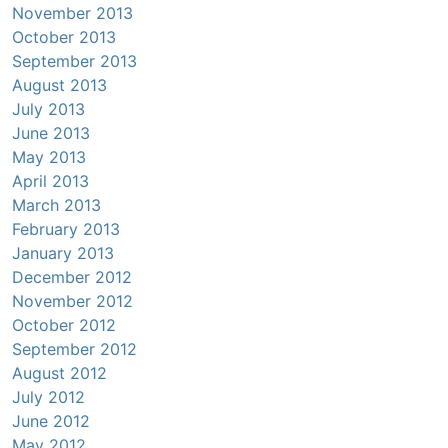
November 2013
October 2013
September 2013
August 2013
July 2013
June 2013
May 2013
April 2013
March 2013
February 2013
January 2013
December 2012
November 2012
October 2012
September 2012
August 2012
July 2012
June 2012
May 2012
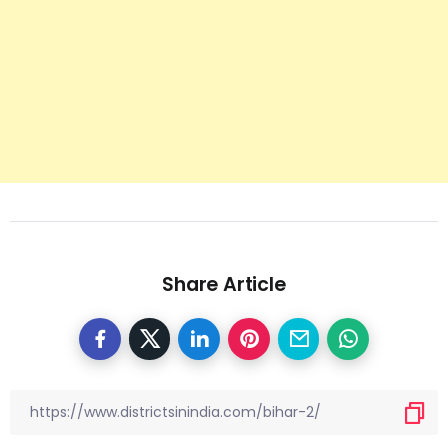
Share Article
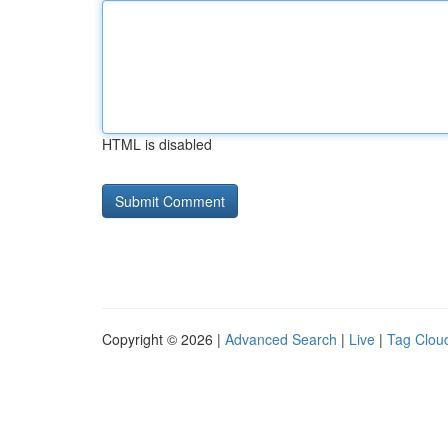
HTML is disabled
Copyright © 2026 |
Advanced Search
|
Live
|
Tag Clou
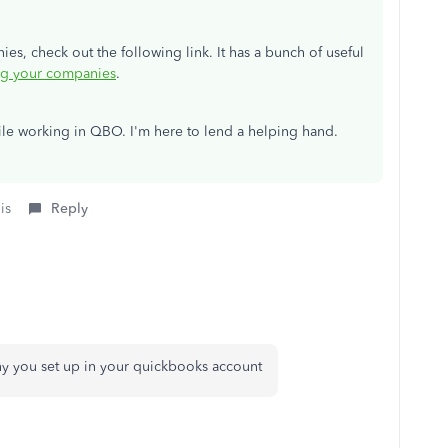
, check out the following link. It has a bunch of useful
g your companies
.
ile working in QBO. I'm here to lend a helping hand.
is
Reply
y you set up in your quickbooks account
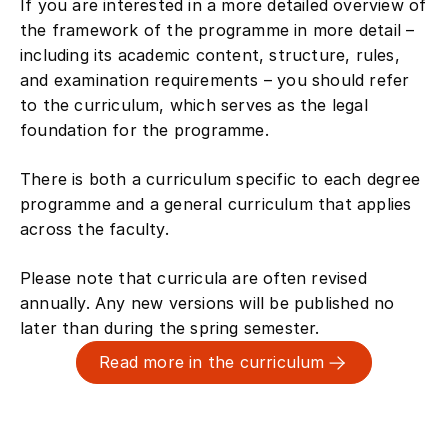
If you are interested in a more detailed overview of
the framework of the programme in more detail –
including its academic content, structure, rules,
and examination requirements – you should refer
to the curriculum, which serves as the legal
foundation for the programme.
There is both a curriculum specific to each degree
programme and a general curriculum that applies
across the faculty.
Please note that curricula are often revised
annually. Any new versions will be published no
later than during the spring semester.
Read more in the curriculum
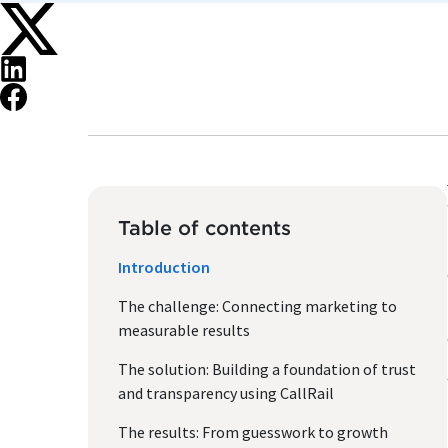
Table of contents
Introduction
The challenge: Connecting marketing to
measurable results
The solution: Building a foundation of trust
and transparency using CallRail
The results: From guesswork to growth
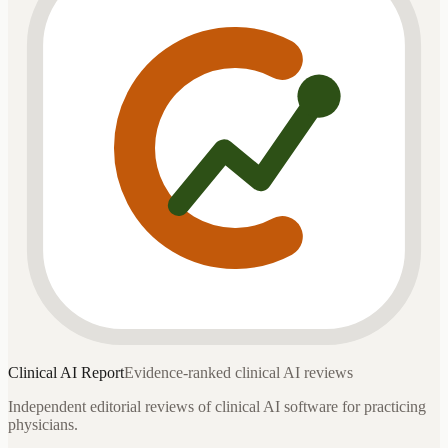
Clinical AI
Report
Evidence-ranked clinical AI reviews
Independent editorial reviews of clinical AI software for practicing
physicians.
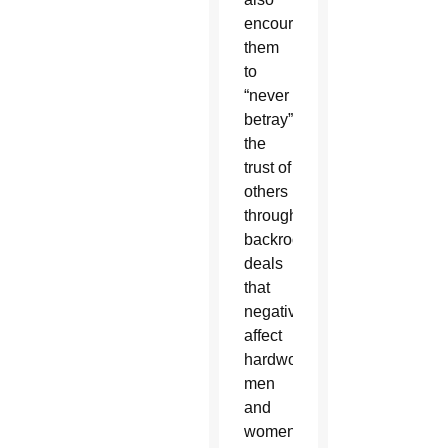
encouraged
them
to
“never
betray”
the
trust of
others
through
backroom
deals
that
negatively
affect
hardworking
men
and
women.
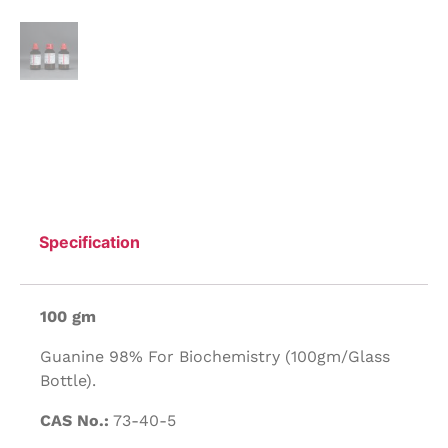
Specification
100 gm
Guanine 98% For Biochemistry (100gm/Glass
Bottle).
CAS No.:
73-40-5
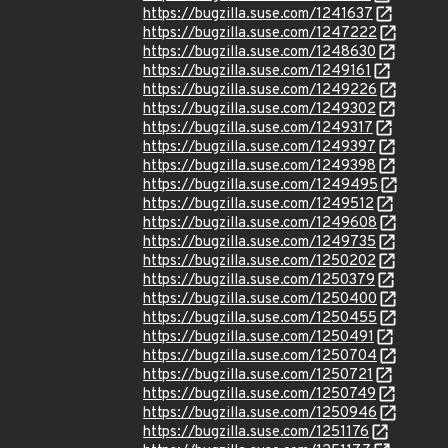
https://bugzilla.suse.com/1241637
https://bugzilla.suse.com/1247222
https://bugzilla.suse.com/1248630
https://bugzilla.suse.com/1249161
https://bugzilla.suse.com/1249226
https://bugzilla.suse.com/1249302
https://bugzilla.suse.com/1249317
https://bugzilla.suse.com/1249397
https://bugzilla.suse.com/1249398
https://bugzilla.suse.com/1249495
https://bugzilla.suse.com/1249512
https://bugzilla.suse.com/1249608
https://bugzilla.suse.com/1249735
https://bugzilla.suse.com/1250202
https://bugzilla.suse.com/1250379
https://bugzilla.suse.com/1250400
https://bugzilla.suse.com/1250455
https://bugzilla.suse.com/1250491
https://bugzilla.suse.com/1250704
https://bugzilla.suse.com/1250721
https://bugzilla.suse.com/1250749
https://bugzilla.suse.com/1250946
https://bugzilla.suse.com/1251176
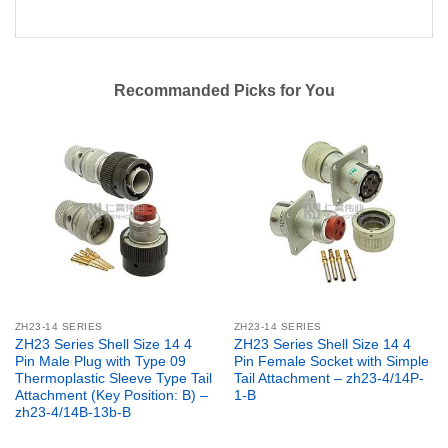
Recommanded Picks for You
ZH23-14 SERIES
ZH23-14 SERIES
ZH23 Series Shell Size 14 4
ZH23 Series Shell Size 14 4
Pin Male Plug with Type 09
Pin Female Socket with Simple
Thermoplastic Sleeve Type Tail
Tail Attachment – zh23-4/14P-
Attachment (Key Position: B) –
1-B
zh23-4/14B-13b-B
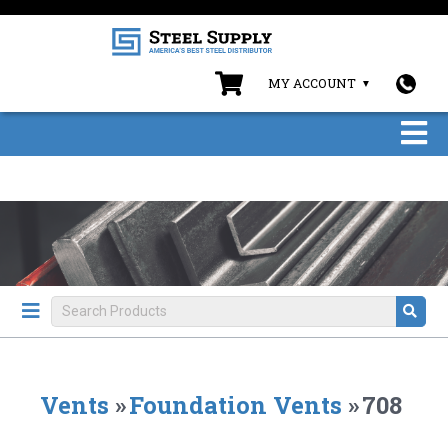
MY ACCOUNT
Vents
»
Foundation Vents
»
708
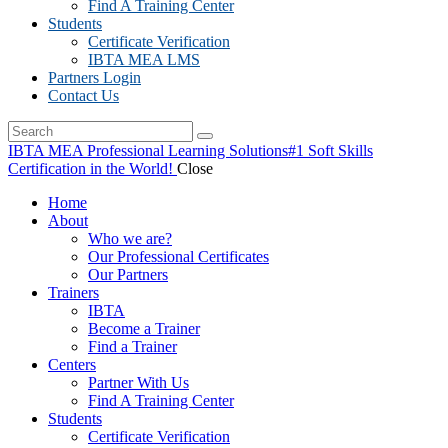
Find A Training Center
Students
Certificate Verification
IBTA MEA LMS
Partners Login
Contact Us
IBTA MEA Professional Learning Solutions
#1 Soft Skills
Certification in the World!
Close
Home
About
Who we are?
Our Professional Certificates
Our Partners
Trainers
IBTA
Become a Trainer
Find a Trainer
Centers
Partner With Us
Find A Training Center
Students
Certificate Verification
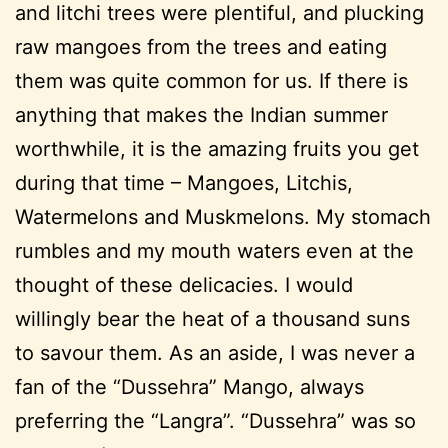
and litchi trees were plentiful, and plucking
raw mangoes from the trees and eating
them was quite common for us. If there is
anything that makes the Indian summer
worthwhile, it is the amazing fruits you get
during that time – Mangoes, Litchis,
Watermelons and Muskmelons. My stomach
rumbles and my mouth waters even at the
thought of these delicacies. I would
willingly bear the heat of a thousand suns
to savour them. As an aside, I was never a
fan of the “Dussehra” Mango, always
preferring the “Langra”. “Dussehra” was so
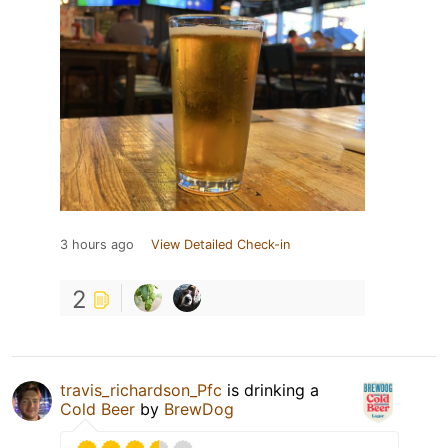
3 hours ago
View Detailed Check-in
2
travis_richardson_Pfc
is drinking a
Cold Beer
by
BrewDog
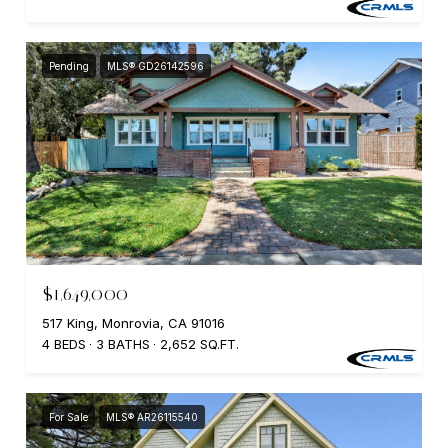
Pending
MLS® GD26142596
$1,649,000
517 King, Monrovia, CA 91016
4 BEDS
3 BATHS
2,652 SQ.FT.
For Sale
MLS® AR26115540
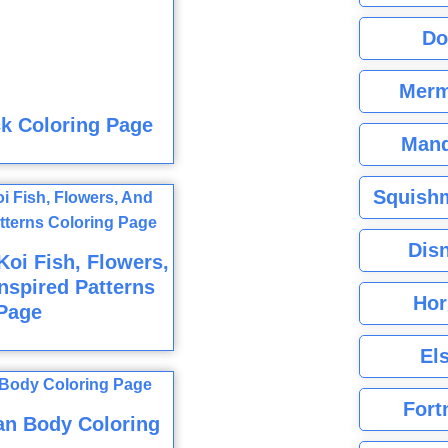
Do
Merm
k Coloring Page
Mand
Squishm
Dis
oi Fish, Flowers,
nspired Patterns
Hor
Page
El
Fort
n Body Coloring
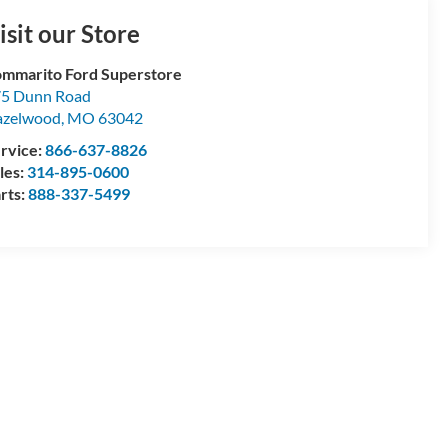
isit our Store
mmarito Ford Superstore
5 Dunn Road
azelwood
,
MO
63042
rvice:
866-637-8826
les:
314-895-0600
rts:
888-337-5499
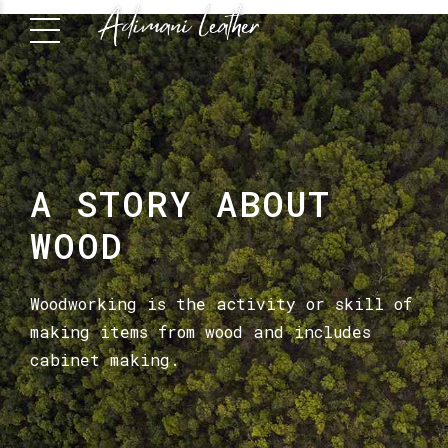
A STORY ABOUT
WOOD
Woodworking is the activity or skill of
making items from wood and includes
cabinet making.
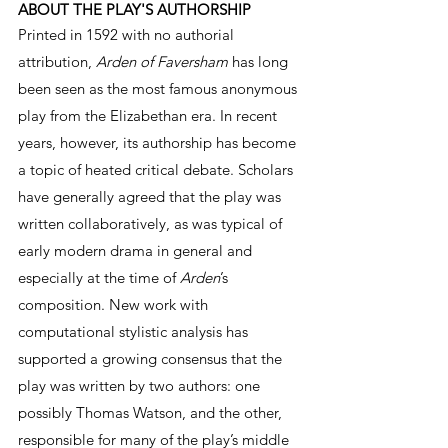
ABOUT THE PLAY'S AUTHORSHIP
Printed in 1592 with no authorial 
attribution, 
Arden of Faversham
 has long 
been seen as the most famous anonymous 
play from the Elizabethan era. In recent 
years, however, its authorship has become 
a topic of heated critical debate. Scholars 
have generally agreed that the play was 
written collaboratively, as was typical of 
early modern drama in general and 
especially at the time of 
Arden
’s 
composition. New work with 
computational stylistic analysis has 
supported a growing consensus that the 
play was written by two authors: one 
possibly Thomas Watson, and the other, 
responsible for many of the play’s middle 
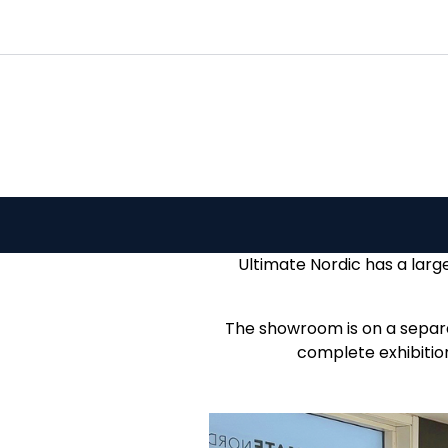
Skip to main content
|
|
|
Channels
Contact
Kataloger
Ultimate Nordic has a larg
The showroom is on a separat
complete exhibition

• • • • •

▸ TASK
The result should be the full material above, word for word, with its pictures omitted.

▸ ANSWER BOX
November 2013
October 2013
September 2013
August 2013
July 2013
June 2013
May 2013
April 2013
March 2013
February 2013
January 2013
December 2012
November 2012
October 2012
September 2012
August 2012
July 2012
June 2012
May 2012
Share Article
HTML is disabled
Copyright © 2026 |
Advanced Search
|
Live
|
Tag Clou
, check out the following link. It has a bunch of useful
g your companies
.
ile working in QBO. I'm here to lend a helping hand.
is
Reply
y you set up in your quickbooks account
If you are interested in a more detailed overview of
the framework of the programme in more detail –
including its academic content, structure, rules,
and examination requirements – you should refer
to the curriculum, which serves as the legal
foundation for the programme.
There is both a curriculum specific to each degree
programme and a general curriculum that applies
across the faculty.
Please note that curricula are often revised
annually. Any new versions will be published no
later than during the spring semester.
Read more in the curriculum
Table of contents
Introduction
The challenge: Connecting marketing to
measurable results
The solution: Building a foundation of trust
and transparency using CallRail
The results: From guesswork to growth
Clinical AI
Report
Evidence-ranked clinical AI reviews
Independent editorial reviews of clinical AI software for practicing
physicians.
encouraged
them
to
“never
betray”
the
trust of
others
through
backroom
deals
that
negatively
affect
hardworking
men
and
women.
Specification
100 gm
Guanine 98% For Biochemistry (100gm/Glass
Bottle).
CAS No.:
73-40-5
https://bugzilla.suse.com/1241637
https://bugzilla.suse.com/1247222
https://bugzilla.suse.com/1248630
https://bugzilla.suse.com/1249161
https://bugzilla.suse.com/1249226
https://bugzilla.suse.com/1249302
https://bugzilla.suse.com/1249317
https://bugzilla.suse.com/1249397
https://bugzilla.suse.com/1249398
https://bugzilla.suse.com/1249495
https://bugzilla.suse.com/1249512
https://bugzilla.suse.com/1249608
https://bugzilla.suse.com/1249735
https://bugzilla.suse.com/1250202
https://bugzilla.suse.com/1250379
https://bugzilla.suse.com/1250400
https://bugzilla.suse.com/1250455
https://bugzilla.suse.com/1250491
https://bugzilla.suse.com/1250704
https://bugzilla.suse.com/1250721
https://bugzilla.suse.com/1250749
https://bugzilla.suse.com/1250946
https://bugzilla.suse.com/1251176
Recommanded Picks for You
ZH23-14 SERIES
ZH23-14 SERIES
ZH23 Series Shell Size 14 4
ZH23 Series Shell Size 14 4
Pin Male Plug with Type 09
Pin Female Socket with Simple
Thermoplastic Sleeve Type Tail
Tail Attachment – zh23-4/14P-
Attachment (Key Position: B) –
1-B
zh23-4/14B-13b-B
MY ACCOUNT
Vents
»
Foundation Vents
»
708
Find A Training Center
Students
Certificate Verification
IBTA MEA LMS
Partners Login
Contact Us
IBTA MEA Professional Learning Solutions
#1 Soft Skills
Certification in the World!
Close
Home
About
Who we are?
Our Professional Certificates
Our Partners
Trainers
IBTA
Become a Trainer
Find a Trainer
Centers
Partner With Us
Find A Training Center
Students
Certificate Verification
and litchi trees were plentiful, and plucking
raw mangoes from the trees and eating
them was quite common for us. If there is
anything that makes the Indian summer
worthwhile, it is the amazing fruits you get
during that time – Mangoes, Litchis,
Watermelons and Muskmelons. My stomach
rumbles and my mouth waters even at the
thought of these delicacies. I would
willingly bear the heat of a thousand suns
to savour them. As an aside, I was never a
fan of the “Dussehra” Mango, always
preferring the “Langra”. “Dussehra” was so
3 hours ago
View Detailed Check-in
2
travis_richardson_Pfc
is drinking a
Cold Beer
by
BrewDog
Pending
MLS® GD26142596
$1,649,000
517 King, Monrovia, CA 91016
4 BEDS
3 BATHS
2,652 SQ.FT.
For Sale
MLS® AR26115540
Do
Merm
k Coloring Page
Mand
Squishm
Dis
oi Fish, Flowers,
nspired Patterns
Hor
Page
El
Fort
n Body Coloring
isit our Store
mmarito Ford Superstore
5 Dunn Road
azelwood
,
MO
63042
rvice:
866-637-8826
les:
314-895-0600
rts:
888-337-5499
A STORY ABOUT
WOOD
Woodworking is the activity or skill of
making items from wood and includes
cabinet making.
ABOUT THE PLAY'S AUTHORSHIP
Printed in 1592 with no authorial 
attribution, 
Arden of Faversham
 has long 
been seen as the most famous anonymous 
play from the Elizabethan era. In recent 
years, however, its authorship has become 
a topic of heated critical debate. Scholars 
have generally agreed that the play was 
written collaboratively, as was typical of 
early modern drama in general and 
especially at the time of 
Arden
’s 
composition. New work with 
computational stylistic analysis has 
supported a growing consensus that the 
play was written by two authors: one 
possibly Thomas Watson, and the other, 
responsible for many of the play’s middle 
Skip to main content
|
|
|
Channels
Contact
Kataloger
Ultimate Nordic has a larg
The showroom is on a separat
complete exhibition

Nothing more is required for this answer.